In 2016 is een grootschalig onderzoek gedaan naar verbanden tussen gedrag, gedragsproblemen, ras, vachtkleur en oogkleur. Eigenaren van raskatten werden gevraagd de Fe-BARQ (Feline Behavioral Assessment and Research Questionnaire) vragenlijst in te vullen. Deze vragenlijst bevat 100 vragen die samen een gedragsprofiel geven dat gebaseerd is op twintig factoren (Serpell 2013; Duffy 2017). Er werden nog een aantal extra vragen toegevoegd om te screenen voor gedragsproblemen zoals angstagressie, geluidsfobie en verlatingsangst. Bijna 400 vragenlijsten werden compleet ingevuld en rassen waarvan minimaal 15 ingevulde vragenlijsten beschikbaar waren, werden meegenomen in het onderzoek. Dit betrof de volgende rassen: Abessijn, Bengaal, Heilige Birmaan, Burmees, Devon Rex, Maine Coon, Noorse Boskat, Oosterse Korthaar, Pers, Ragdoll, Siamees en Tonkinees.

De onderzoekers vonden een aantal verbanden tussen vachtkleur en gedrag maar de meeste verbanden verdwenen wanneer het ras in ogenschouw werd genomen. De kleur van de vacht lijkt dus geen betrouwbare indicator voor de persoonlijkheid van de kat.

Verlatingsangst symptomen kwamen significant vaker voor bij de Burmees, de Siamees en de Tonkinees (een kruising tussen Burmees en Siamees) dan bij de andere rassen in deze studie. Opvallend is dat bij deze drie rassen alledrie sprake is van een partieel albinogen mutatie, die zorgt dat uitsluitend de (koudere) uiteinden van het lichaam (kop, staart en poten) volledig gepigmenteerd zijn; bij de Siamees door variant cscs, bij de Burmees door variant cbc en bij de Tonkinees door cscb. Of dit partieel albino gen een causale rol heeft in het ontstaan van verlatingsangst bij deze rassen dient nader onderzocht te worden.

In tegenstelling tot het onderzoek van Schwartz wijst dit onderzoek niet uit dat Perzen een verhoogde kans op verlatingsangst hebben.

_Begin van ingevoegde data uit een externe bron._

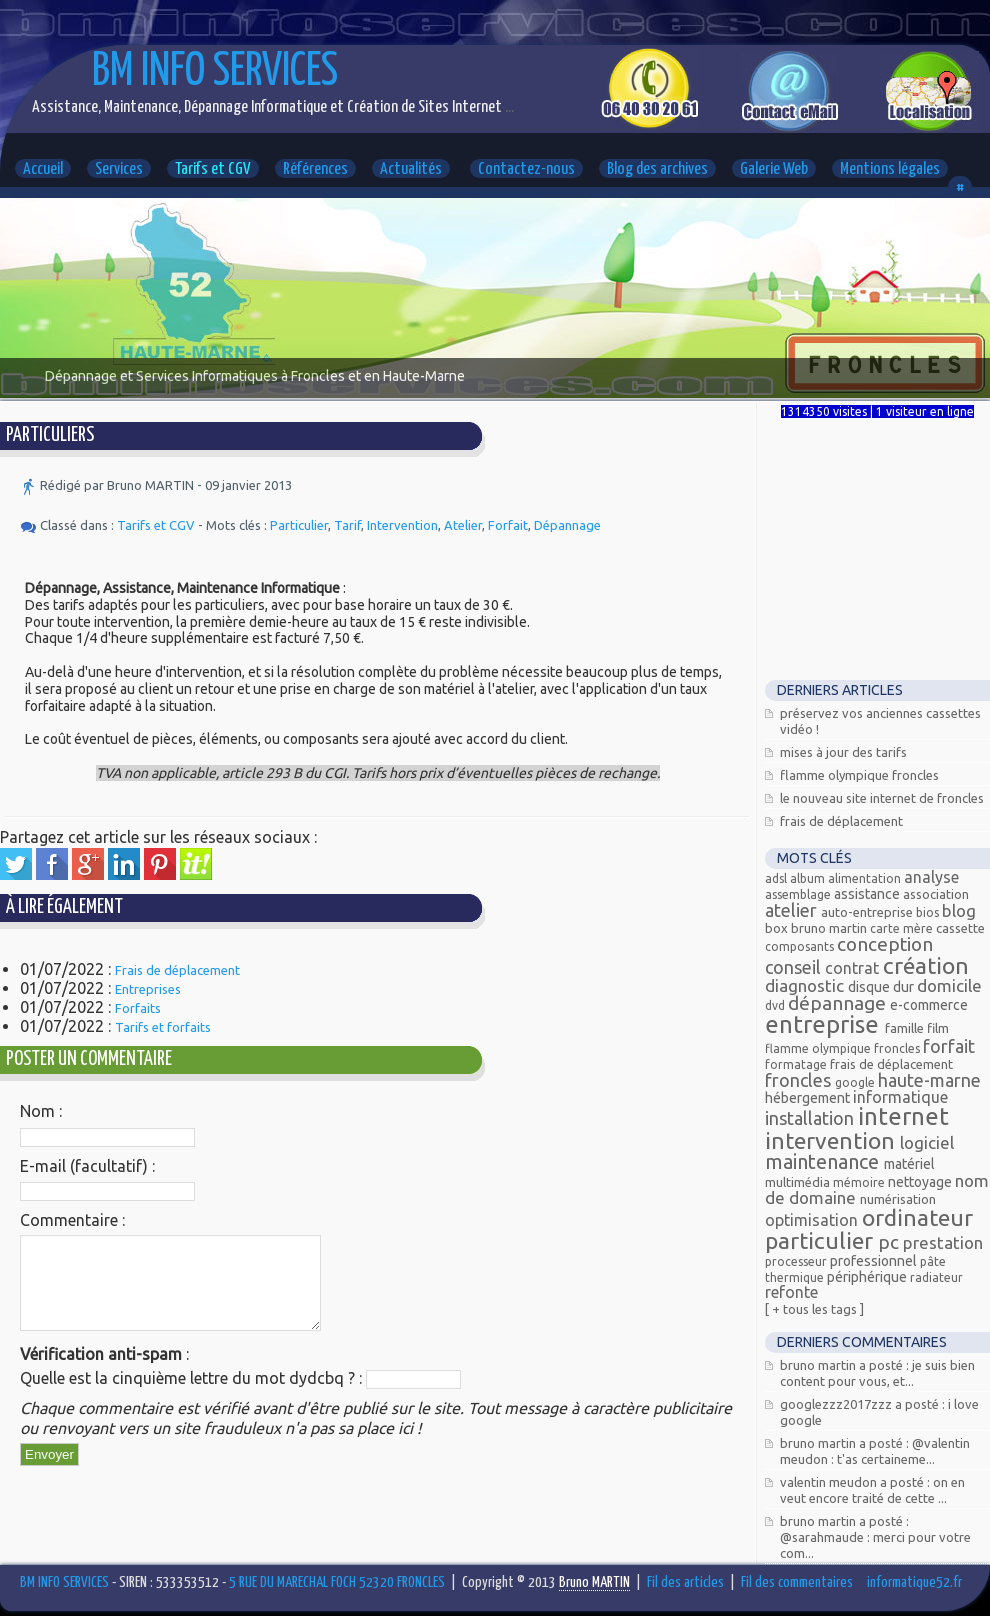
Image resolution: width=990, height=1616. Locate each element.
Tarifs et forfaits (163, 1027)
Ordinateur (917, 1217)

Behandeling van verlatingsangst

Oplossingen voor verlatingsangst bij katten zijn nog niet heel goed beschreven. Mogelijke oplossingen betreffen frequentere sociale interacties tussen kat en eigenaar, afleiding tijdens de afwezigheid van de eigenaar (bijvoorbeeld door (aantrekkelijk ruikend) nieuw speelgoed), omgevingsaanpassingen zodat het ongewenste plassen en/of vernielen zo min mogelijk kan optreden en eventueel medicatie. Aangezien de symptomen niet exclusief zijn voor verlatingsangst is het raadzaam om een gedragstherapeut in te schakelen wanneer het vermoeden bestaat dat verlatingsangst een rol speelt bij een gedragsprobleem (zoals bijvoorbeeld plassen op bed). Een gedragstherapeut kan vaststellen of er daadwerkelijk sprake is van verlatingsangst en vervolgens een therapieplan opstellen.

Esther Bouma, bioloog en kattengedragstherapeut

Bronartikelen

  • Schwartz S (2002). Separation anxiety syndrome in cats: 136 cases (1991–2000). Gepresenteerd op de jaarlijkse conferentie van ‘American Veterinary Medical Association’ te Boston.
  • Wilhelmy J, Serpell J, Brown D, Siracusa C (2016). Behavioral associations with breed, coat type, and eye color in single-breed cats. Journal of Veterinary Behavior 13: 80-87.

Referenties

  • Bernstein PL & Strack M (1996) A game of cat and house: spatial patterns and behavior of 14 domestic cats in the home. Anthrozoos 9:25–39.
  • Bradshaw J (2016) Sociality in Cats – a comparative review. Journal of veterinary behaviour 11: 113-124.
  • Serpell JA (2013) Demographics, lifestyle and behavior in domestic cats: results of an international survey. Proceedings of the 9th International Veterinary Behavior Meeting, Lisbon, Portugal, 26e29 September 2013.
  • Duffy DL, Diniz de Moura RT, Serpell JA (2017) Development and evaluation of the Fe-BARQ: A new survey instrument for measuring behavior in domestic cats (Felis s. catus) Behavioural Processes 141: 329-341.